You apply a relatively narrow definition of frequentism and MLE - if we are a bit more generous and define
Frequentism: goal of optimality, unbiasedness, and controlled error rates under repeated sampling, independent of the true parameters
MLE = point estimate + confidence intervals (CIs)
then it seems pretty clear that MLE, in particular the construction of CIs around the MLE, satisfy frequentist ideals (btw., it is often not appreciated that CIs in MLE, as p-values, are defined to control the error rate under repeated sampling, and do not give the 95% probability region of the true parameter value - hence they are through and through frequentist).

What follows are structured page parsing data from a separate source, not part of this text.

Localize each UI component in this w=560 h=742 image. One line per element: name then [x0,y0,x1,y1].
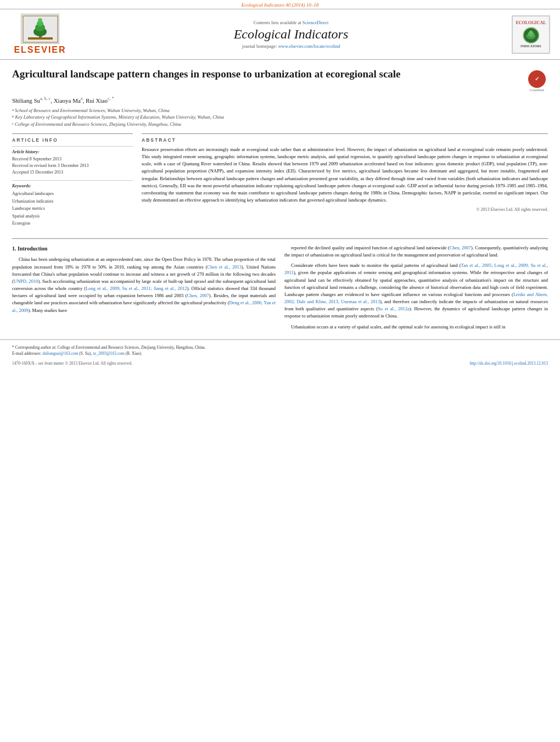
intro-para-3: Considerate efforts have been made to mo… [284,262,548,320]
keyword-1: Agricultural landscapes [12,190,133,198]
section1-title: 1. Introduction [12,244,276,253]
badge-circle-icon [523,27,539,43]
svg-point-10 [529,30,533,34]
keyword-2: Urbanization indicators [12,198,133,205]
ref-leitao2002[interactable]: Leitão and Ahern, 2002; Dale and Kline, … [284,292,548,304]
article-info-abstract-section: ARTICLE INFO Article history: Received 8… [12,133,548,227]
received-date: Received 8 September 2013 [12,156,133,163]
keyword-3: Landscape metrics [12,205,133,213]
affiliation-b: b Key Laboratory of Geographical Informa… [12,114,548,121]
article-history-block: Article history: Received 8 September 20… [12,146,133,176]
abstract-col: ABSTRACT Resource preservation efforts a… [142,133,548,227]
ref-deng2006[interactable]: Deng et al., 2006; Yan et al., 2009 [12,300,276,313]
crossmark-label: CrossMark [530,88,545,92]
journal-center: Contents lists available at ScienceDirec… [70,20,512,49]
crossmark-row: Agricultural landscape pattern changes i… [12,68,548,92]
journal-title: Ecological Indicators [70,27,512,42]
copyright-line: © 2013 Elsevier Ltd. All rights reserved… [142,207,548,212]
email-rui-link[interactable]: xr_2003@163.com [93,351,125,356]
footer-issn: 1470-160X/$ – see front matter © 2013 El… [12,361,132,366]
intro-para-1: China has been undergoing urbanization a… [12,256,276,314]
footnote-corr: * Corresponding author at: College of En… [12,344,548,350]
keywords-block: Keywords: Agricultural landscapes Urbani… [12,180,133,227]
journal-homepage: journal homepage: www.elsevier.com/locat… [70,43,512,49]
revised-date: Received in revised form 3 December 2013 [12,163,133,169]
intro-para-2: reported the declined quality and impair… [284,244,548,259]
svg-point-5 [38,18,42,23]
keyword-4: Spatial analysis [12,213,133,220]
keywords-subheading: Keywords: [12,183,133,188]
journal-top-bar: Ecological Indicators 40 (2014) 10–18 [0,0,560,9]
elsevier-logo: ELSEVIER [10,14,70,55]
badge-eco-text: ECOLOGICAL [516,21,546,26]
ref-chen2013[interactable]: Chen et al., 2013 [207,264,242,270]
footer-bar: 1470-160X/$ – see front matter © 2013 El… [0,359,560,368]
body-left-col: 1. Introduction China has been undergoin… [12,244,276,334]
affiliations: a School of Resource and Environmental S… [12,107,548,128]
ref-su2012a[interactable]: Su et al., 2012a [378,306,410,311]
history-subheading: Article history: [12,149,133,154]
footer-doi: http://dx.doi.org/10.1016/j.ecolind.2013… [469,361,548,366]
footnote-email: E-mail addresses: shiliangsui@163.com (S… [12,350,548,356]
section-divider [12,238,548,239]
ref-long2009[interactable]: Long et al., 2009; Su et al., 2011; Jian… [86,286,187,291]
homepage-link[interactable]: www.elsevier.com/locate/ecolind [278,43,340,49]
abstract-heading: ABSTRACT [142,137,548,143]
ref-chen2007a[interactable]: Chen, 2007 [187,293,209,298]
article-info-col: ARTICLE INFO Article history: Received 8… [12,133,133,227]
authors-line: Shiliang Sua, b, c, Xiaoya Maa, Rui Xiao… [12,96,548,104]
affiliation-c: c College of Environmental and Resource … [12,121,548,128]
author1-name: Shiliang Su [12,97,40,104]
email-su-link[interactable]: shiliangsui@163.com [42,351,78,356]
article-section: Agricultural landscape pattern changes i… [0,60,560,233]
contents-line: Contents lists available at ScienceDirec… [70,20,512,25]
crossmark-icon: ✓ [528,70,546,88]
intro-para-4: Urbanization occurs at a variety of spat… [284,323,548,331]
journal-badge: ECOLOGICAL INDICATORS [512,15,550,54]
article-title: Agricultural landscape pattern changes i… [12,68,401,81]
badge-indicator-text: INDICATORS [520,44,541,48]
body-right-col: reported the declined quality and impair… [284,244,548,334]
abstract-text: Resource preservation efforts are increa… [142,146,548,204]
sciencedirect-link[interactable]: ScienceDirect [303,20,329,25]
elsevier-text: ELSEVIER [14,45,66,55]
author2-name: Xiaoya Ma [54,97,81,104]
article-info-heading: ARTICLE INFO [12,137,133,143]
journal-header: ELSEVIER Contents lists available at Sci… [0,9,560,60]
affiliation-a: a School of Resource and Environmental S… [12,107,548,114]
ref-chen2007b[interactable]: Chen, 2007 [450,245,471,250]
body-section: 1. Introduction China has been undergoin… [0,244,560,334]
crossmark-badge: ✓ CrossMark [526,70,548,92]
author3-name: Rui Xiao [86,97,108,104]
keyword-5: Ecoregion [12,220,133,227]
ref-unpd2010[interactable]: UNPD, 2010 [14,278,38,284]
elsevier-tree-image [21,14,59,44]
accepted-date: Accepted 15 December 2013 [12,169,133,176]
ref-tan2005[interactable]: Tan et al., 2005; Long et al., 2009; Su … [284,263,548,275]
footnote-area: * Corresponding author at: College of En… [0,339,560,359]
doi-link[interactable]: http://dx.doi.org/10.1016/j.ecolind.2013… [469,361,548,366]
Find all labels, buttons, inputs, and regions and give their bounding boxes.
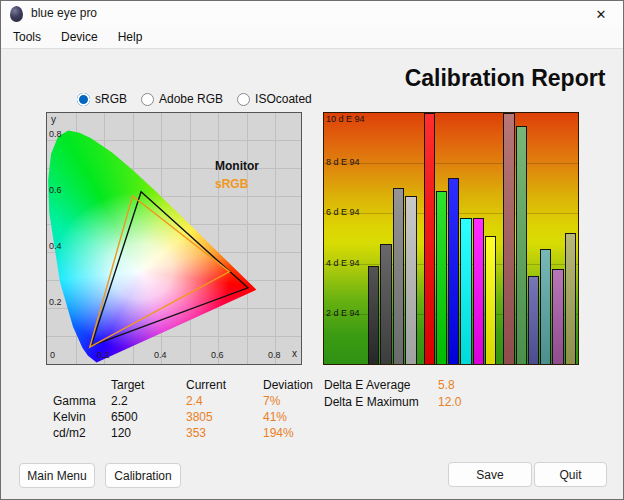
bar-dark-blue xyxy=(528,276,539,364)
app-eye-icon xyxy=(10,6,23,22)
app-window: blue eye pro ✕ ToolsDeviceHelp sRGBAdobe… xyxy=(0,0,624,500)
title-bar[interactable]: blue eye pro ✕ xyxy=(1,1,623,27)
bar-dark-cyan xyxy=(540,249,551,364)
calibration-results-table: TargetCurrentDeviationGamma2.22.47%Kelvi… xyxy=(53,378,343,442)
delta-e-summary: Delta E Average5.8Delta E Maximum12.0 xyxy=(324,378,498,412)
bar-green xyxy=(436,191,447,364)
x-tick-label: 0.4 xyxy=(154,350,167,360)
menu-bar: ToolsDeviceHelp xyxy=(1,27,623,49)
x-tick-label: 0.6 xyxy=(211,350,224,360)
radio-label: ISOcoated xyxy=(255,92,312,106)
y-tick-label: 0.8 xyxy=(49,129,62,139)
page-title: Calibration Report xyxy=(391,65,619,92)
legend-srgb: sRGB xyxy=(215,177,248,191)
x-axis-label: x xyxy=(292,348,297,359)
bar-gray xyxy=(393,188,404,364)
profile-radio-group: sRGBAdobe RGBISOcoated xyxy=(77,92,312,106)
bar-dark-green xyxy=(516,126,527,364)
y-tick-label: 0.2 xyxy=(49,297,62,307)
radio-circle-icon[interactable] xyxy=(141,93,154,106)
target-value: 120 xyxy=(111,426,186,442)
delta-label: Delta E Average xyxy=(324,378,438,395)
main-menu-button[interactable]: Main Menu xyxy=(19,463,95,488)
bar-blue xyxy=(448,178,459,364)
x-tick-label: 0 xyxy=(50,350,55,360)
delta-value: 5.8 xyxy=(438,378,498,395)
legend-monitor: Monitor xyxy=(215,159,259,173)
delta-label: Delta E Maximum xyxy=(324,395,438,412)
y-tick-label: 0.4 xyxy=(49,241,62,251)
table-corner xyxy=(53,378,111,394)
current-value: 3805 xyxy=(186,410,263,426)
window-title: blue eye pro xyxy=(31,6,97,20)
bar-group-3 xyxy=(503,113,576,364)
bar-cyan xyxy=(460,218,471,364)
radio-circle-icon[interactable] xyxy=(237,93,250,106)
target-value: 6500 xyxy=(111,410,186,426)
bar-light-gray xyxy=(405,196,416,364)
bar-black xyxy=(368,266,379,364)
current-value: 353 xyxy=(186,426,263,442)
bar-yellow xyxy=(485,236,496,364)
calibration-button[interactable]: Calibration xyxy=(105,463,181,488)
bar-magenta xyxy=(473,218,484,364)
y-axis-label: y xyxy=(51,114,56,125)
menu-item-tools[interactable]: Tools xyxy=(3,27,51,48)
bar-dark-red xyxy=(503,113,514,364)
deviation-value: 41% xyxy=(263,410,343,426)
column-header: Target xyxy=(111,378,186,394)
delta-e-bar-chart: 10 d E 948 d E 946 d E 944 d E 942 d E 9… xyxy=(323,112,579,365)
bar-dark-yellow xyxy=(565,233,576,364)
radio-circle-icon[interactable] xyxy=(77,93,90,106)
bar-dark-gray xyxy=(380,244,391,364)
srgb-gamut-triangle xyxy=(90,196,230,347)
radio-isocoated[interactable]: ISOcoated xyxy=(237,92,312,106)
deviation-value: 194% xyxy=(263,426,343,442)
bar-red xyxy=(424,113,435,364)
cie-chromaticity-chart: yx0.80.60.40.200.20.40.60.8MonitorsRGB xyxy=(46,112,302,365)
x-tick-label: 0.8 xyxy=(268,350,281,360)
radio-label: sRGB xyxy=(95,92,127,106)
radio-srgb[interactable]: sRGB xyxy=(77,92,127,106)
y-tick-label: 0.6 xyxy=(49,185,62,195)
row-label: Kelvin xyxy=(53,410,111,426)
close-icon[interactable]: ✕ xyxy=(579,1,623,27)
delta-value: 12.0 xyxy=(438,395,498,412)
row-label: Gamma xyxy=(53,394,111,410)
bar-dark-magenta xyxy=(552,269,563,364)
current-value: 2.4 xyxy=(186,394,263,410)
monitor-gamut-triangle xyxy=(91,192,248,346)
gamut-triangles xyxy=(47,113,301,364)
target-value: 2.2 xyxy=(111,394,186,410)
x-tick-label: 0.2 xyxy=(97,350,110,360)
bar-group-2 xyxy=(424,113,497,364)
quit-button[interactable]: Quit xyxy=(534,462,607,487)
radio-label: Adobe RGB xyxy=(159,92,223,106)
menu-item-help[interactable]: Help xyxy=(108,27,153,48)
column-header: Current xyxy=(186,378,263,394)
bar-group-1 xyxy=(368,113,417,364)
save-button[interactable]: Save xyxy=(448,462,532,487)
radio-adobe-rgb[interactable]: Adobe RGB xyxy=(141,92,223,106)
row-label: cd/m2 xyxy=(53,426,111,442)
menu-item-device[interactable]: Device xyxy=(51,27,108,48)
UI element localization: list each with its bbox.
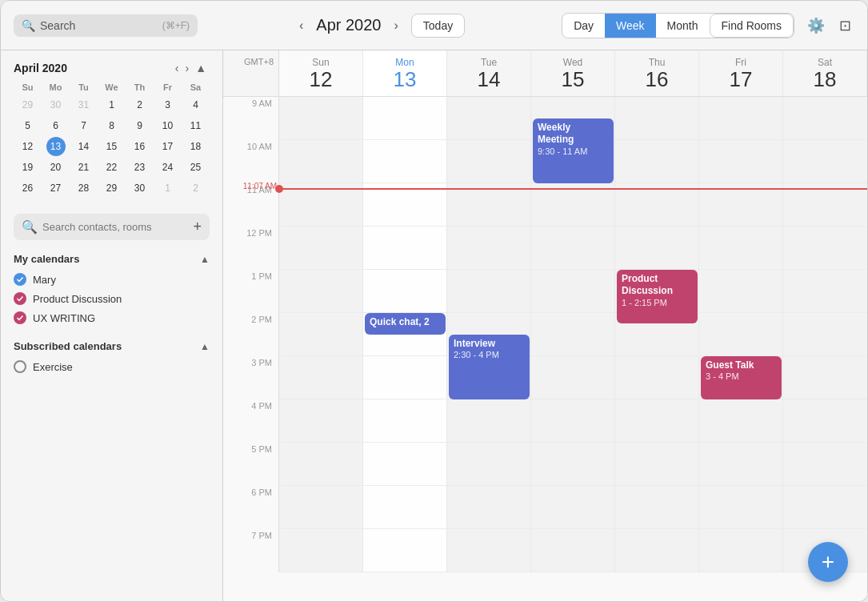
mini-day-30-other[interactable]: 30: [46, 95, 66, 114]
mini-day-2-other[interactable]: 2: [186, 179, 206, 198]
time-cell-7-3[interactable]: [531, 399, 615, 443]
time-cell-5-5[interactable]: [699, 313, 783, 356]
next-month-button[interactable]: ›: [389, 15, 402, 36]
time-cell-6-6[interactable]: [783, 356, 867, 399]
my-calendars-header[interactable]: My calendars ▲: [14, 253, 210, 265]
event-4[interactable]: Guest Talk3 - 4 PM: [701, 356, 782, 399]
time-cell-0-5[interactable]: [699, 97, 783, 140]
time-cell-3-3[interactable]: [531, 227, 615, 270]
time-cell-3-4[interactable]: [615, 227, 699, 270]
time-cell-0-0[interactable]: [279, 97, 363, 140]
subscribed-calendars-header[interactable]: Subscribed calendars ▲: [14, 340, 210, 352]
time-cell-4-1[interactable]: [363, 270, 447, 313]
time-cell-1-6[interactable]: [783, 140, 867, 183]
event-2[interactable]: Interview2:30 - 4 PM: [449, 335, 530, 399]
mini-day-31-other[interactable]: 31: [74, 95, 94, 114]
time-cell-6-0[interactable]: [279, 356, 363, 399]
time-cell-1-1[interactable]: [363, 140, 447, 183]
time-cell-5-6[interactable]: [783, 313, 867, 356]
mini-day-8[interactable]: 8: [102, 116, 122, 135]
time-cell-8-5[interactable]: [699, 443, 783, 486]
mini-day-14[interactable]: 14: [74, 137, 94, 156]
time-cell-10-1[interactable]: [363, 529, 447, 572]
time-cell-9-5[interactable]: [699, 486, 783, 529]
time-cell-3-1[interactable]: [363, 227, 447, 270]
time-cell-7-1[interactable]: [363, 399, 447, 443]
mini-next-button[interactable]: ›: [182, 60, 192, 76]
mini-day-1[interactable]: 1: [102, 95, 122, 114]
event-1[interactable]: Quick chat, 2: [365, 313, 446, 335]
calendar-item-exercise[interactable]: Exercise: [14, 357, 210, 376]
time-cell-5-0[interactable]: [279, 313, 363, 356]
mini-day-27[interactable]: 27: [46, 179, 66, 198]
add-event-fab[interactable]: +: [808, 542, 848, 582]
mini-day-25[interactable]: 25: [186, 158, 206, 177]
mini-day-21[interactable]: 21: [74, 158, 94, 177]
mini-day-26[interactable]: 26: [18, 179, 38, 198]
search-contacts-input[interactable]: [42, 221, 188, 233]
mini-day-16[interactable]: 16: [130, 137, 150, 156]
time-cell-10-4[interactable]: [615, 529, 699, 572]
time-cell-10-0[interactable]: [279, 529, 363, 572]
mini-collapse-button[interactable]: ▲: [192, 60, 210, 76]
calendar-item-product-discussion[interactable]: Product Discussion: [14, 289, 210, 308]
mini-day-20[interactable]: 20: [46, 158, 66, 177]
time-cell-0-1[interactable]: [363, 97, 447, 140]
time-cell-1-2[interactable]: [447, 140, 531, 183]
time-cell-1-4[interactable]: [615, 140, 699, 183]
time-cell-6-3[interactable]: [531, 356, 615, 399]
mini-day-15[interactable]: 15: [102, 137, 122, 156]
mini-day-18[interactable]: 18: [186, 137, 206, 156]
calendar-item-ux-writing[interactable]: UX WRITING: [14, 308, 210, 327]
time-cell-0-2[interactable]: [447, 97, 531, 140]
time-cell-8-3[interactable]: [531, 443, 615, 486]
time-cell-10-5[interactable]: [699, 529, 783, 572]
mini-day-30[interactable]: 30: [130, 179, 150, 198]
mini-day-12[interactable]: 12: [18, 137, 38, 156]
time-cell-4-2[interactable]: [447, 270, 531, 313]
week-view-button[interactable]: Week: [605, 14, 656, 38]
split-view-button[interactable]: ⊡: [836, 14, 854, 38]
time-cell-9-1[interactable]: [363, 486, 447, 529]
add-contact-button[interactable]: +: [193, 219, 202, 235]
search-contacts-box[interactable]: 🔍 +: [14, 214, 210, 240]
mini-day-11[interactable]: 11: [186, 116, 206, 135]
mini-day-19[interactable]: 19: [18, 158, 38, 177]
mini-day-24[interactable]: 24: [158, 158, 178, 177]
mini-day-9[interactable]: 9: [130, 116, 150, 135]
event-3[interactable]: Product Discussion1 - 2:15 PM: [617, 270, 698, 324]
time-cell-0-4[interactable]: [615, 97, 699, 140]
time-cell-7-4[interactable]: [615, 399, 699, 443]
time-cell-7-2[interactable]: [447, 399, 531, 443]
time-cell-3-5[interactable]: [699, 227, 783, 270]
mini-day-4[interactable]: 4: [186, 95, 206, 114]
time-cell-6-1[interactable]: [363, 356, 447, 399]
time-cell-3-0[interactable]: [279, 227, 363, 270]
time-cell-4-3[interactable]: [531, 270, 615, 313]
time-cell-7-5[interactable]: [699, 399, 783, 443]
mini-day-5[interactable]: 5: [18, 116, 38, 135]
day-view-button[interactable]: Day: [562, 14, 605, 38]
mini-day-2[interactable]: 2: [130, 95, 150, 114]
time-cell-3-2[interactable]: [447, 227, 531, 270]
time-cell-4-5[interactable]: [699, 270, 783, 313]
mini-day-1-other[interactable]: 1: [158, 179, 178, 198]
calendar-item-mary[interactable]: Mary: [14, 270, 210, 289]
mini-day-10[interactable]: 10: [158, 116, 178, 135]
month-view-button[interactable]: Month: [656, 14, 710, 38]
time-cell-5-3[interactable]: [531, 313, 615, 356]
time-cell-9-0[interactable]: [279, 486, 363, 529]
mini-prev-button[interactable]: ‹: [172, 60, 182, 76]
search-box[interactable]: 🔍 Search (⌘+F): [14, 14, 198, 37]
time-cell-0-6[interactable]: [783, 97, 867, 140]
time-cell-8-1[interactable]: [363, 443, 447, 486]
mini-day-29-other[interactable]: 29: [18, 95, 38, 114]
time-cell-4-0[interactable]: [279, 270, 363, 313]
time-cell-8-2[interactable]: [447, 443, 531, 486]
mini-day-7[interactable]: 7: [74, 116, 94, 135]
mini-day-23[interactable]: 23: [130, 158, 150, 177]
time-cell-3-6[interactable]: [783, 227, 867, 270]
settings-button[interactable]: ⚙️: [804, 14, 828, 38]
time-cell-9-4[interactable]: [615, 486, 699, 529]
time-cell-6-4[interactable]: [615, 356, 699, 399]
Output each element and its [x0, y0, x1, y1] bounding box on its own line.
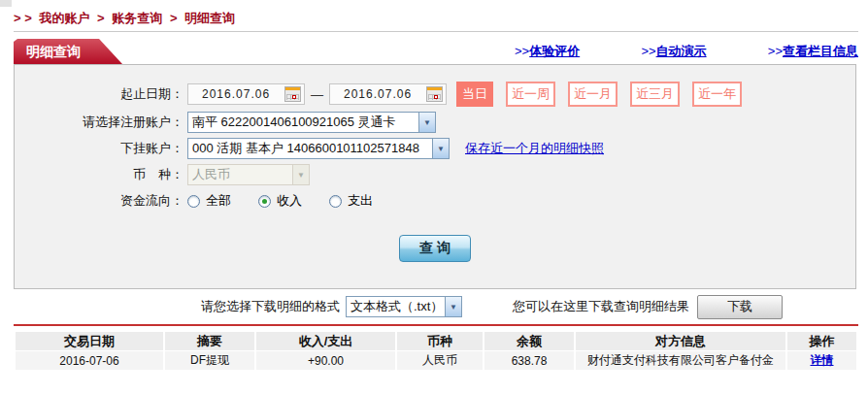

Not all of these ideas were already present in Fisher's foundational 1922 paper "On the mathematical foundations of theoretical statistics", but the idea of optimality and unbiasedness is, and Neyman latter added the idea of constructing CIs with fixed error rates. Efron, 2013, "A 250-year argument: Belief, behavior, and the bootstrap", summarizes in his very readable history of the Bayesian/Frequentist debate:
The frequentist bandwagon really got rolling in the early 1900s. Ronald Fisher developed the maximum likelihood theory of optimal estimation, showing the best possible behavior for an estimate, and Jerzy Neyman did the same for confidence intervals and tests. Fisher’s and Neyman’s procedures were an almost perfect fit to the scientific needs and the computational limits of twentieth century science, casting Bayesianism into a shadow existence.